* **Task details**: Only one stretch of the data is wanted: the line containing "ICKE & GEWIRKE", the line containing "En app rättvis speltid", and every line between them, copied exactly.

* **Dataset extract**:
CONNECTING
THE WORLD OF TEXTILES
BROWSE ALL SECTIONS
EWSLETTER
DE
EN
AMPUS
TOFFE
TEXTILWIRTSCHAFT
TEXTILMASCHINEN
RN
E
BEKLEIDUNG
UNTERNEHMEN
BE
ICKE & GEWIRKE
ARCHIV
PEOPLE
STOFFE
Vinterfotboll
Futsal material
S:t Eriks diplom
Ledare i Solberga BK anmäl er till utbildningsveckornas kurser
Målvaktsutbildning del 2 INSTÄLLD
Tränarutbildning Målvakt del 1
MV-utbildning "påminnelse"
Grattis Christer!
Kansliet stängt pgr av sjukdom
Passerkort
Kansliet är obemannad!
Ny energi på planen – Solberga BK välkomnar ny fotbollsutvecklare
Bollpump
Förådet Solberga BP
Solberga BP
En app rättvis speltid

==

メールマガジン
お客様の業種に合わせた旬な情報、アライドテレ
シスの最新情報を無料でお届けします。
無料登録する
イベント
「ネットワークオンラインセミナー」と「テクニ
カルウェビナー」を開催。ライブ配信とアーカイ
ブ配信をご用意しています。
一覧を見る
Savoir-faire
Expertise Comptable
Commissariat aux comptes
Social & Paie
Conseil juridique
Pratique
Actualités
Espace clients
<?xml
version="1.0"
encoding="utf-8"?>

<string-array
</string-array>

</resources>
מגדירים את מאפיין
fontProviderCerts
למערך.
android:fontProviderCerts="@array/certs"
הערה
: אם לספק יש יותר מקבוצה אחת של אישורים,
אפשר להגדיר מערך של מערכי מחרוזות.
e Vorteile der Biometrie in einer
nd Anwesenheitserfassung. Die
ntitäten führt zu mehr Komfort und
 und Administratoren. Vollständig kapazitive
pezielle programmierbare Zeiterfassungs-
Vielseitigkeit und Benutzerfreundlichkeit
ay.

* **Written answer**:
ICKE & GEWIRKE
ARCHIV
PEOPLE
STOFFE
Vinterfotboll
Futsal material
S:t Eriks diplom
Ledare i Solberga BK anmäl er till utbildningsveckornas kurser
Målvaktsutbildning del 2 INSTÄLLD
Tränarutbildning Målvakt del 1
MV-utbildning "påminnelse"
Grattis Christer!
Kansliet stängt pgr av sjukdom
Passerkort
Kansliet är obemannad!
Ny energi på planen – Solberga BK välkomnar ny fotbollsutvecklare
Bollpump
Förådet Solberga BP
Solberga BP
En app rättvis speltid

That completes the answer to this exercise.